The true mode of action of IVIG on different diseases including HDFN is unclear. The following mechanisms may be involved: i) downregulation of the maternal immune response, e.g., by increasing suppressor T-cell function, resulting in the inhibition of maternal antibody synthesis; ii) reduction of antibody transport across the placenta by competitive blocking of Fc receptors; iii) competitive blockage of the Fc receptors in the reticuloendothelial system, thereby decreasing phagocytosis of antibody-coated fetal RBCs [37, 39, 42, 45]; and iv) IVIG may bind to maternal antibodies or enhance their dissociation from antigenic components [62]. Interestingly, both live fetuses developed significant anemia, and blood transfusion was required postpartum in case 2. The phenomenon that neonates with HDFN may have prolonged anemia for several weeks postpartum can be explained by continuous hemolysis due to maternal antibodies and by suppressed erythropoiesis [63, 64]. A possible explanation for the development of anemia after birth, despite pretreatment with IVIG, may be related to the reduction of IVIG concentration and thereby its efficacy.
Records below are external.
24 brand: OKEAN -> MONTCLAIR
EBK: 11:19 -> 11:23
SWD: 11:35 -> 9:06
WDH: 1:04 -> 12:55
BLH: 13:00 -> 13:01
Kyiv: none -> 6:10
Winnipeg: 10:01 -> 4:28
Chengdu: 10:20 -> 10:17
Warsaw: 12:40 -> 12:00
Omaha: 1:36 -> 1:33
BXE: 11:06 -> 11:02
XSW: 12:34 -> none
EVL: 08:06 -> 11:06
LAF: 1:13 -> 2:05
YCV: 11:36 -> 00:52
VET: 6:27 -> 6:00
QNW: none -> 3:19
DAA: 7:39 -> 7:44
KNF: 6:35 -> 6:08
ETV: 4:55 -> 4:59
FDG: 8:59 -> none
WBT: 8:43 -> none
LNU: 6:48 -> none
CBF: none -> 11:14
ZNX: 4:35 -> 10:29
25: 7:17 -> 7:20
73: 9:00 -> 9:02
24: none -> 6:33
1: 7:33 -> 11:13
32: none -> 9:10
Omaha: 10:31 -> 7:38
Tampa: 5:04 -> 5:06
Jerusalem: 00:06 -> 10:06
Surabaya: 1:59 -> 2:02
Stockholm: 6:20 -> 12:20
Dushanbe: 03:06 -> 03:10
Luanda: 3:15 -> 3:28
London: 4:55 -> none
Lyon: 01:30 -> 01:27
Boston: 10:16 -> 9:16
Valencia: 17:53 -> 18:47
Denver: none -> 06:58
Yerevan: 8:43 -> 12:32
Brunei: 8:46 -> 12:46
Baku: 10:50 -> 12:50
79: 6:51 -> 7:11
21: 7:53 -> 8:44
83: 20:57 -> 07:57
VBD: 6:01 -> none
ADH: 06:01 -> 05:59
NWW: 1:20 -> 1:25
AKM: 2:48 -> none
The question that remains to be answered is whether or not the half-life of IVIG is shorter than that of the maternal alloantibody in neonates. If this is the case, this may be explained by the saturation of the FcRn receptor, which is responsible for antibody recycling by endothelial or myeloid cells, thereby reducing the IgG catabolism [65, 66]. However, it remains speculative whether competitive binding of exogenous IVIG and immune maternal antibodies may result in reduced half-life of the former antibodies. Ultimately, alloantibodies are, at least in part, fixed on fetal RBCs and might be degraded by an alternative mechanism to that operating by free antibodies in IVIG.
Several reports have addressed whether IVIG should be administered to fetuses rather than to the affected mother [67, 68, 69]. We believe that the results obtained from these studies are inconclusive. Similarly, treatment of affected neonates with IVIG does not appear encouraging [70, 71, 72].
Finally, intraperitoneal blood transfusion may be considered in cases where intravascular transfusion is difficult or even impossible, i.e., IUT prior to 20 weeks of gestation. Unfortunately, the delayed IUT in case 3 was primarily related to technical difficulties and maternal obesity. In this case, perinatal loss may have been prevented, if the fetus would have received peritoneal blood transfusion before the occurrence of fetal hydrops.
In summary, our data agree with previously reported cases and suggest the versatility of early IVIG administration as an adjuvant therapy. Compared to historical controls of previous studies, IVIG alone or in combination with plasmapheresis appears to improve fetal outcome and delay or decrease the need for perinatal blood transfusion. However, these promising results should be substantiated in further prospective and ideally multicentric studies.
Disclosure Statement
The authors declare no conflict of interest.